Problem description> Further down are entries; set down exactly and only the lines from the one with "[Mobile menu icon] (610, 50)" up to and including the one with "[Vyhledávání] (297, 23)", dropping each picture.

Data provided>
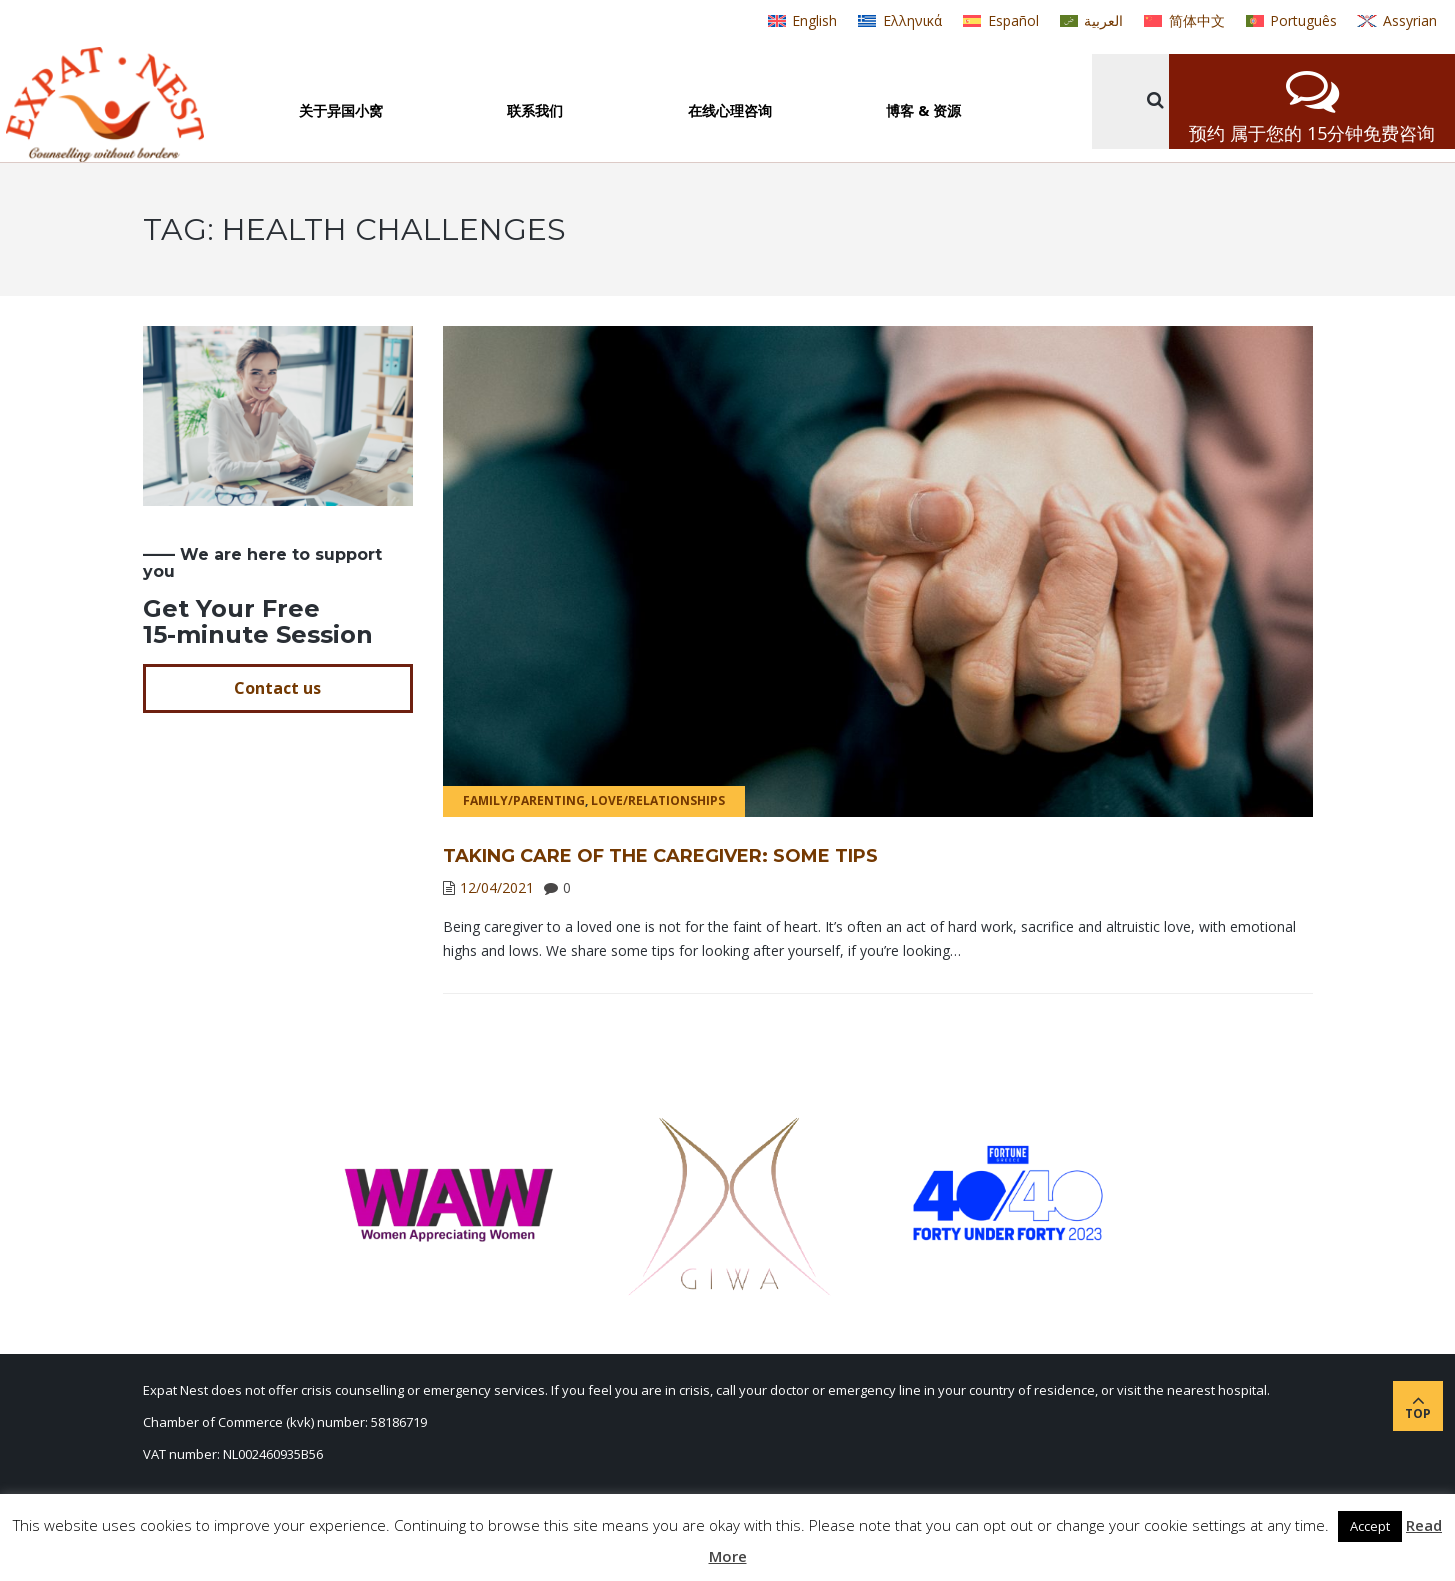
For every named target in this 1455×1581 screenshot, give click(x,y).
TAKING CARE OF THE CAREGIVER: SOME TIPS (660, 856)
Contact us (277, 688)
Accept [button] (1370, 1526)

==

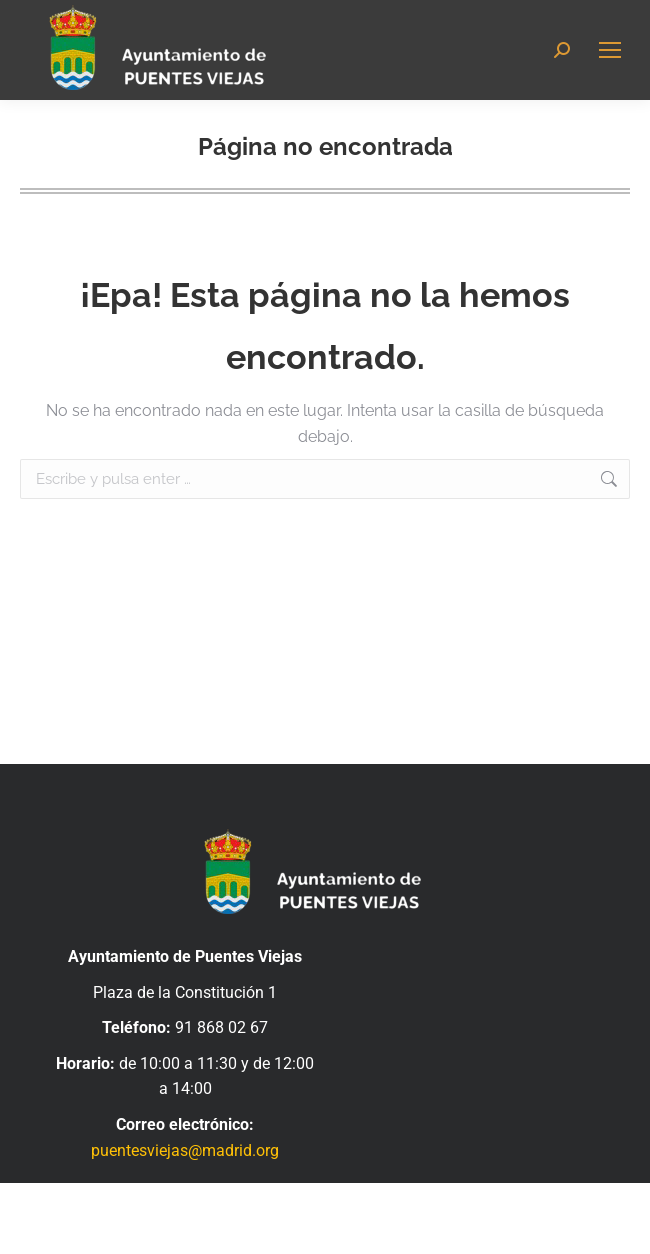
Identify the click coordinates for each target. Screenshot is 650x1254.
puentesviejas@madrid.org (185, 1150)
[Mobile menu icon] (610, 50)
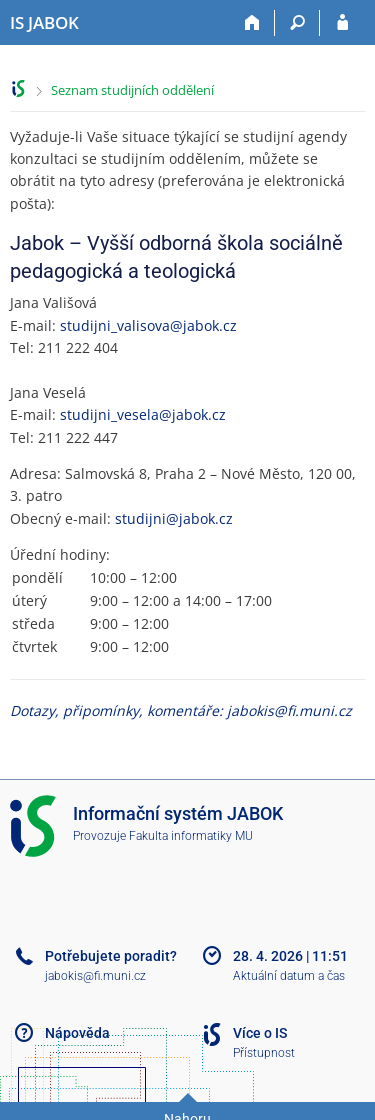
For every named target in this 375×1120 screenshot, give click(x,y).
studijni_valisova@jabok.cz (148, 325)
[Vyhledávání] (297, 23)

Exercise answer>
[Mobile menu icon] (610, 50)
For every named target in this 375×1120 screenshot, give click(x,y).
studijni_valisova@jabok.cz (148, 325)
[Vyhledávání] (297, 23)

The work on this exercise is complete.